═══ Information
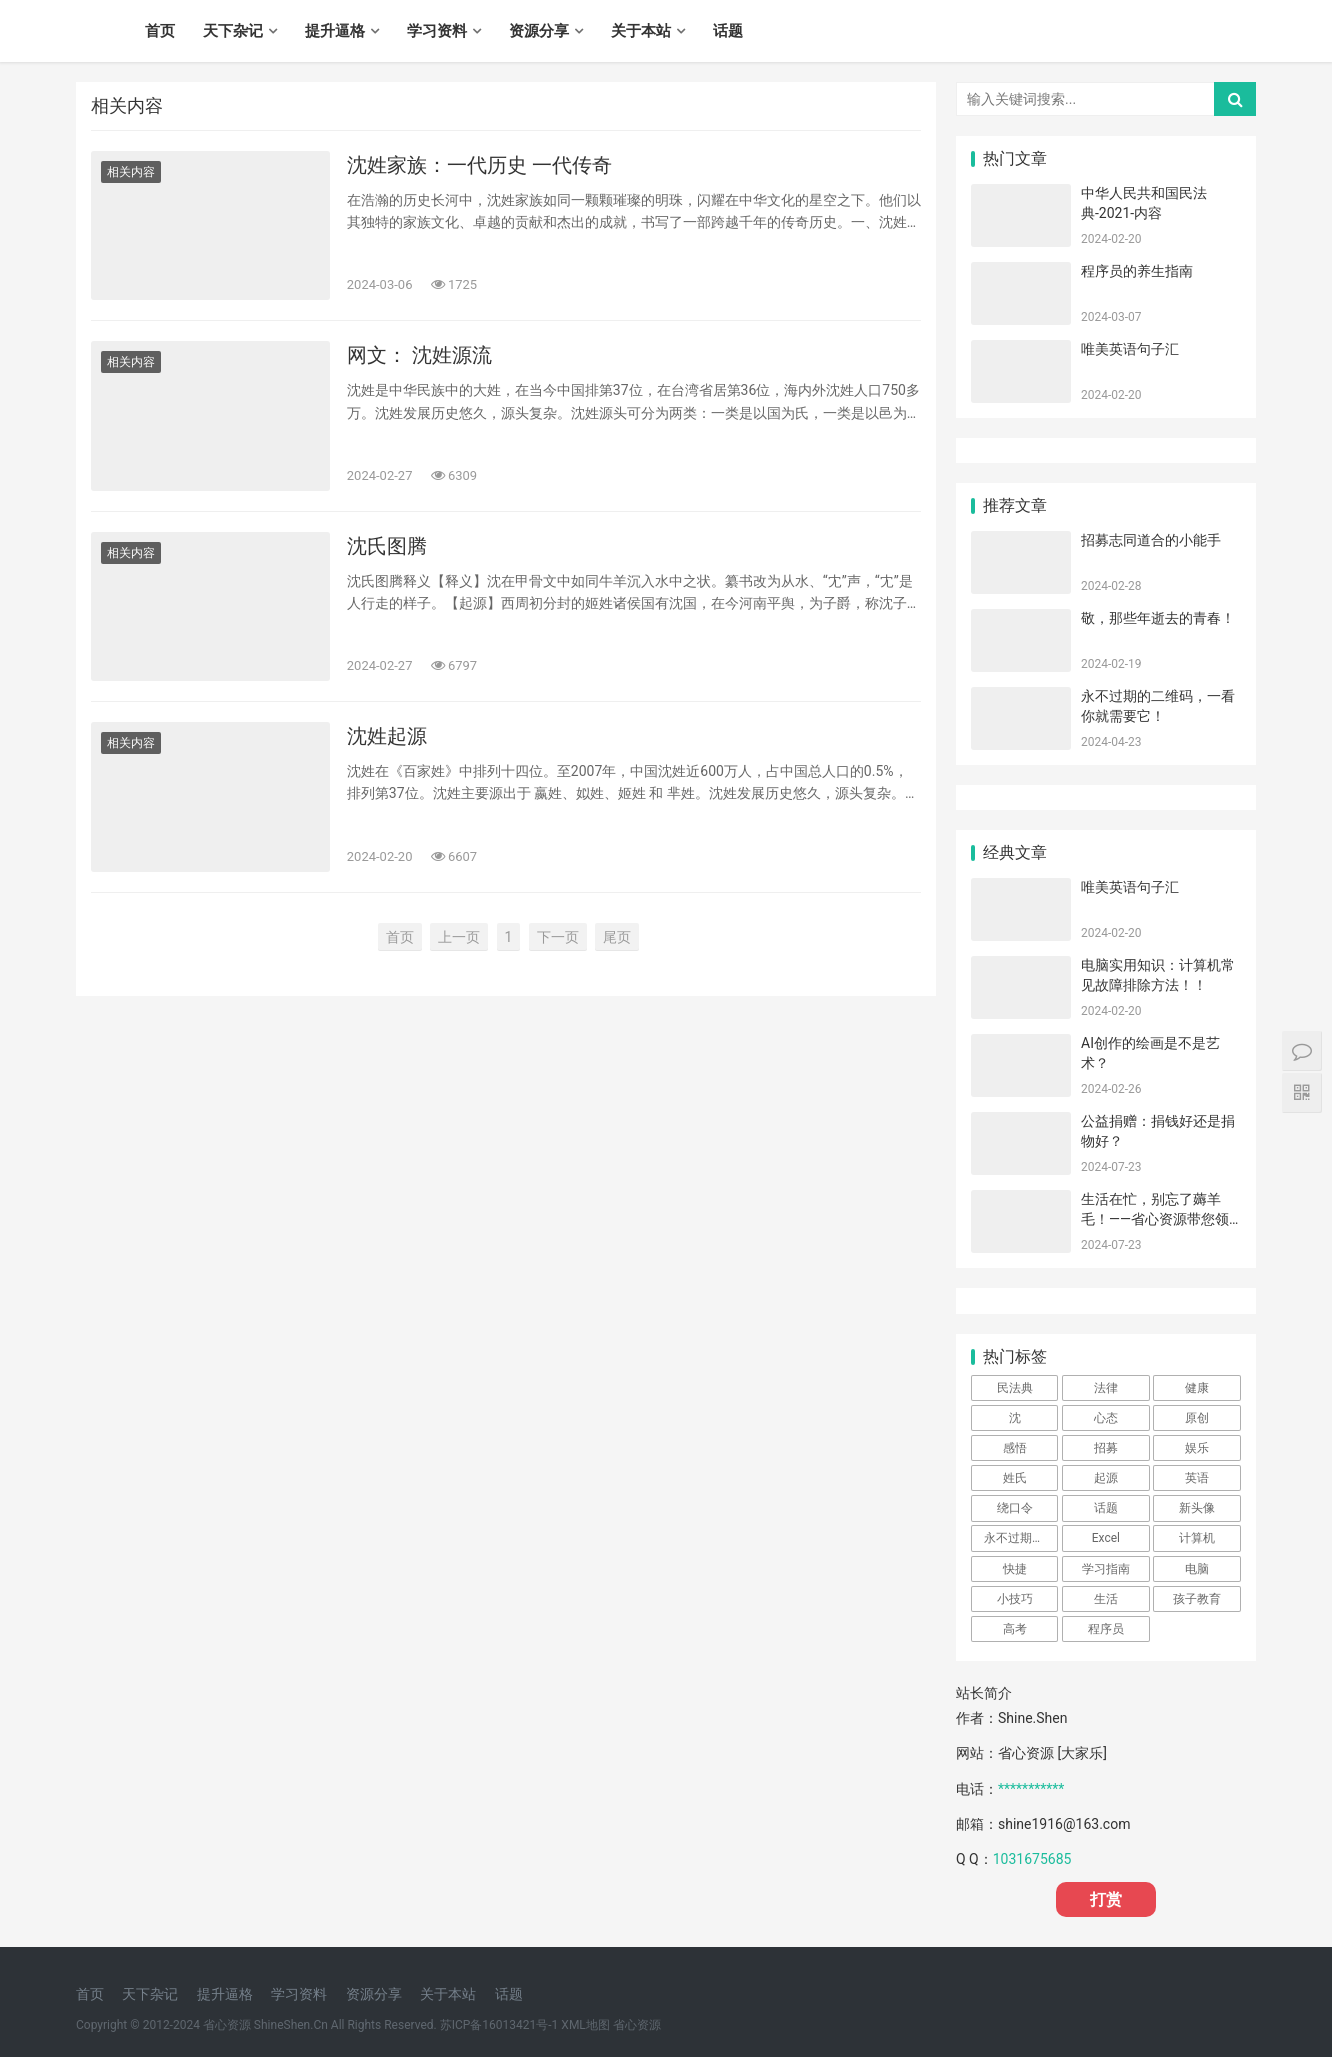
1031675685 (1032, 1859)
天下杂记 (233, 31)
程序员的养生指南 (1137, 271)
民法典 (1015, 1388)
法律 (1106, 1388)
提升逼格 (335, 31)
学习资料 (437, 31)
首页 (160, 31)
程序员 (1106, 1629)
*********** (1031, 1789)
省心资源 (637, 2025)
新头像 (1197, 1508)
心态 (1106, 1418)
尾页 (617, 937)
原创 (1197, 1418)
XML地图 (585, 2025)
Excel (1106, 1538)
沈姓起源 (387, 736)
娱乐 (1197, 1448)
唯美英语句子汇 (1130, 349)
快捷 (1015, 1569)
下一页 (558, 937)
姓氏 (1015, 1478)
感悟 (1015, 1448)
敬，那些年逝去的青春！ (1158, 618)
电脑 (1197, 1569)
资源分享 (539, 31)
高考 (1015, 1629)
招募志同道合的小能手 (1151, 540)
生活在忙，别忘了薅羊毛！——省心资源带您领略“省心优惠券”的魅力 (1155, 1218)
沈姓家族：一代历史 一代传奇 (479, 165)
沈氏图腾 (387, 546)
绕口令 (1015, 1508)
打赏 (1106, 1899)
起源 (1106, 1478)
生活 (1106, 1599)
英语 (1197, 1478)
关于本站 (641, 31)
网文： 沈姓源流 (419, 355)
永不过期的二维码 (1021, 1538)
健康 (1197, 1388)
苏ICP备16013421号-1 (499, 2025)
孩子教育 (1197, 1599)
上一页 (459, 937)
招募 (1106, 1448)
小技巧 (1015, 1599)
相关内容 (131, 172)
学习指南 (1106, 1569)
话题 (728, 31)
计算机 (1197, 1538)
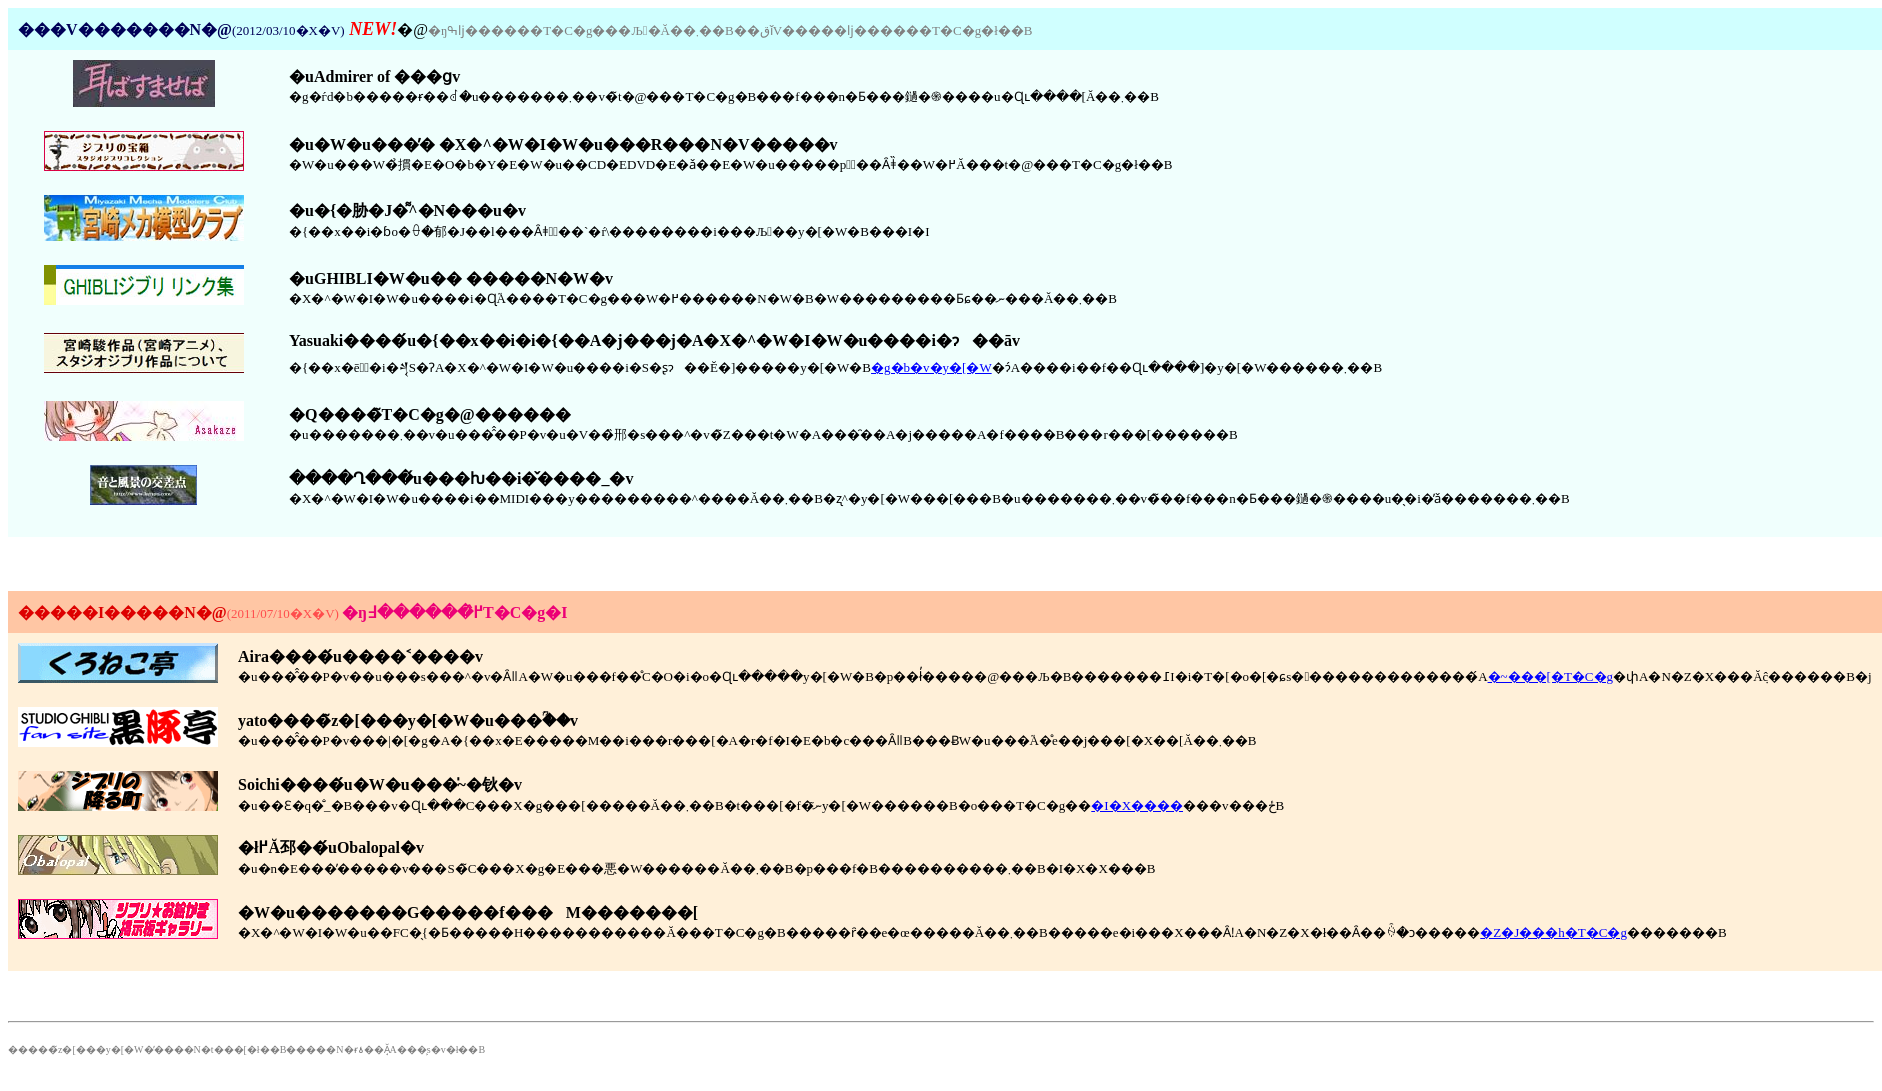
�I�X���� (1137, 805)
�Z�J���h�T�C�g (1553, 932)
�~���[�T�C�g (1550, 676)
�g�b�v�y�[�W (931, 367)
══════
» Activity:
An exact copy of the entries above, with no pictures, is the required answer.

» Worked solution:
1031675685 (1032, 1859)
天下杂记 (233, 31)
程序员的养生指南 (1137, 271)
民法典 (1015, 1388)
法律 (1106, 1388)
提升逼格 (335, 31)
学习资料 (437, 31)
首页 (160, 31)
程序员 (1106, 1629)
*********** (1031, 1789)
省心资源 (637, 2025)
新头像 (1197, 1508)
心态 (1106, 1418)
尾页 (617, 937)
原创 (1197, 1418)
XML地图 (585, 2025)
Excel (1106, 1538)
沈姓起源 (387, 736)
娱乐 (1197, 1448)
唯美英语句子汇 (1130, 349)
快捷 (1015, 1569)
下一页 (558, 937)
姓氏 (1015, 1478)
感悟 (1015, 1448)
敬，那些年逝去的青春！ (1158, 618)
电脑 (1197, 1569)
资源分享 (539, 31)
高考 (1015, 1629)
招募志同道合的小能手 (1151, 540)
生活在忙，别忘了薅羊毛！——省心资源带您领略“省心优惠券”的魅力 (1155, 1218)
沈姓家族：一代历史 一代传奇 (479, 165)
沈氏图腾 (387, 546)
绕口令 (1015, 1508)
打赏 (1106, 1899)
起源 (1106, 1478)
生活 (1106, 1599)
英语 (1197, 1478)
关于本站 (641, 31)
网文： 沈姓源流 (419, 355)
永不过期的二维码 (1021, 1538)
健康 (1197, 1388)
苏ICP备16013421号-1 (499, 2025)
孩子教育 (1197, 1599)
上一页 (459, 937)
招募 (1106, 1448)
小技巧 (1015, 1599)
相关内容 (131, 172)
学习指南 (1106, 1569)
话题 (728, 31)
计算机 (1197, 1538)
�I�X���� (1137, 805)
�Z�J���h�T�C�g (1553, 932)
�~���[�T�C�g (1550, 676)
�g�b�v�y�[�W (931, 367)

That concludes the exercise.